What put you on this path to dig into the research around gaming reward systems?

I went down that path because of music. At one point, I made a comment to my boss that I don’t like guitar solos. I was surprised that he seemed hurt by that statement, and later, he sent me a long email about why he liked guitar solos–because men don’t really get to express emotion and guitar solos are an emotional outlet for men.

So I asked myself why I didn’t like guitar solos. What was it that put me off? I realized it’s because guitar solos are very linear, with a build up and then an explosion and you’re done. It feels to me very similar to the energy in video games, which I’m surrounded by all the time and a bit bored of. I like electronic music, which is more circular. It builds and contracts, builds, contracts. We might say it has more of a feminine energy. It made me wonder how many of our conventions are designed around this linear buildup and release.

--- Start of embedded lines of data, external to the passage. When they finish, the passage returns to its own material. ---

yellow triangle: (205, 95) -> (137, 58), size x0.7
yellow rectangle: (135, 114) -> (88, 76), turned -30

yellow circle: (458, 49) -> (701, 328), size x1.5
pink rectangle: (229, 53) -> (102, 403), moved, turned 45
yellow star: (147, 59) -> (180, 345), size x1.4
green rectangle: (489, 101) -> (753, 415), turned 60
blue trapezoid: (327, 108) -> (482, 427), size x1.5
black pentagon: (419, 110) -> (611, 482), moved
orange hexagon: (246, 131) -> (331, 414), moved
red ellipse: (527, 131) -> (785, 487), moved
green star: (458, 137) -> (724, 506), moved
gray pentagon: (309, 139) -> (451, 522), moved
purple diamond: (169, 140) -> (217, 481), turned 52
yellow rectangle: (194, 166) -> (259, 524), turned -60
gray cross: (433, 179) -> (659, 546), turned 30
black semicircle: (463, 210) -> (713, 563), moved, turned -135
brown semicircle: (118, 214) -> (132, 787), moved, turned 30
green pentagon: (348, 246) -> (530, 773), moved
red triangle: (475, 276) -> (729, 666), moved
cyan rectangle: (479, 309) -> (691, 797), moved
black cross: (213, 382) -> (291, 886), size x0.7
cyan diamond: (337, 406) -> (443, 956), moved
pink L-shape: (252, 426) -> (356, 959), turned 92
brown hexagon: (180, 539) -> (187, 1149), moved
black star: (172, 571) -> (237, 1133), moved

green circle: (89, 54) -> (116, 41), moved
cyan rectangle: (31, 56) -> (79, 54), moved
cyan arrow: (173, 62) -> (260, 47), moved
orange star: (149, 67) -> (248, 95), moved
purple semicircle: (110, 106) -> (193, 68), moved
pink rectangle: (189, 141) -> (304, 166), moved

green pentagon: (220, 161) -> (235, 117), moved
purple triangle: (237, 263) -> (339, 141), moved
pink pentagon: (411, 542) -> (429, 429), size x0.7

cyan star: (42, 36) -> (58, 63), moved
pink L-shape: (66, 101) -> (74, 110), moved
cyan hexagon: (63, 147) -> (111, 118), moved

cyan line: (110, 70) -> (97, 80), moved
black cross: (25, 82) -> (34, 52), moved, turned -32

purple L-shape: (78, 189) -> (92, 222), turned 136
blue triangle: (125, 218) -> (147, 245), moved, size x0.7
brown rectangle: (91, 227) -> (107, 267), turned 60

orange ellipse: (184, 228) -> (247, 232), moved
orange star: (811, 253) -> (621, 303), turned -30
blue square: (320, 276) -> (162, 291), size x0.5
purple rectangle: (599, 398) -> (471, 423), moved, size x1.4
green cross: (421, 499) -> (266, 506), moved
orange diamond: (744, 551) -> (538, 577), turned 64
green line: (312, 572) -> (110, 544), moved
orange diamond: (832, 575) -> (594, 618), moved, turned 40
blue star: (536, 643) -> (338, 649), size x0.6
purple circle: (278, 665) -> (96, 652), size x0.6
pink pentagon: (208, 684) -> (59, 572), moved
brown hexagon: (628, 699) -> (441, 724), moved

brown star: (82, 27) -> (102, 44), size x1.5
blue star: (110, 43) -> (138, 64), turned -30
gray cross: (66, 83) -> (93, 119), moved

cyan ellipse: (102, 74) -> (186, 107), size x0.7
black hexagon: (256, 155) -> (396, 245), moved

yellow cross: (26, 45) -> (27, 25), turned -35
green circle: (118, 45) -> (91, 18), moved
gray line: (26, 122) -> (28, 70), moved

I’ve noticed that I’ve stopped watching movies for a similar reason–I prefer Netflix TV series. When I want comfort, I want to exist in a space with familiar characters, and not see the same predictable story arcs in different settings.

And I’ve rarely played games the way they are designed to be played. When I dug into this further, I found the research about tend-and-befriend as a alternate stress response, which was discovered once stress researchers looked beyond the stress response of male rats.

“[G]uitar solos are very linear, with a build up and then an explosion and you’re done… I like electronic music, which is more circular. It builds and contracts, builds, contracts.”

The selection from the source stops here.